Praca innym miejscu niż zakład pracy nie zwalnia pracodawcy z odpowiedzialności za jej prawidłowy przebieg. Jest wiele problematycznych kwestii związanych z bezpieczeństwem takiej pracy, kontrolą efektów, czasem pracy. Szkolenie odpowiedziało na pytania, jakie roszczenia może mieć pracownik wykonujący pracę zdalną, jakie obowiązki ma pracodawca w zakresie organizacji pracy zdalnej, a jakie w przypadku telepracy. Najważniejsza konkluzja? Chociaż, w przypadku pracy zdalnej nie ma obowiązku korekty obowiązujących w organizacji przepisów wewnętrznych, to warto mieć regulamin pracy zdalnej, który pomaga w uporządkowaniu zasad pracy świadczonej poza siedzibą firmy. Określić w nim należy np. prowadzenie ewidencji czasu pracy (niezwykle istotny i rodzący wiele wątpliwości temat), zasady BHP, sposób komunikacji, zabezpieczenie danych osobowych przed osobami trzecimi, np. domownikami, prawidłowość relacji prawnych, np. jak wnioskować o urlop wypoczynkowy, przerwę w pracy, „wyjście prywatne”. Ustalić, w jaki sposób pracownik ma przekazywać wyniki pracy, czy ma zaszyfrowywać emaile, używać tylko jednej sieci wi-fi do pracy itd. Czy i jakie przewidujemy ekwiwalenty za używanie własnego Internetu, czy prądu, wody. Jeżeli my, jako pracodawca, mamy oczekiwania, to warto o nich na piśmie powiadomić pracownika.
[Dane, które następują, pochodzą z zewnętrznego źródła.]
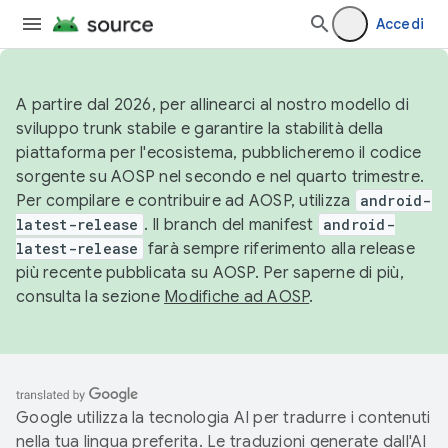
Accedi
A partire dal 2026, per allinearci al nostro modello di
sviluppo trunk stabile e garantire la stabilità della
piattaforma per l'ecosistema, pubblicheremo il codice
sorgente su AOSP nel secondo e nel quarto trimestre.
Per compilare e contribuire ad AOSP, utilizza
android-
latest-release
. Il branch del manifest
android-
latest-release
farà sempre riferimento alla release
più recente pubblicata su AOSP. Per saperne di più,
consulta la sezione
Modifiche ad AOSP
.
Google utilizza la tecnologia AI per tradurre i contenuti
nella tua lingua preferita. Le traduzioni generate dall'AI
Dzięki temu unikniemy nieporozumień i sytuacji spornych, które mogą skutkować roszczeniami pracowniczymi i skończyć się w Sądzie Pracy. Warto także dopilnować złożenia pisemnego oświadczenia pracownika, że ma możliwości lokalowe, techniczne i organizacyjne do świadczenia obowiązków poza zakładem pracy.

Uczestnicy szkolenia otrzymali przykładowy regulamin oraz orzeczenia Sądów dot. pracy zdalnej, które mogą być przydatne w prawidłowej organizacji pracy
i przewidywaniu wszelkich sytuacji, które mogą nieść ze sobą zagrożenie dla pracodawcy.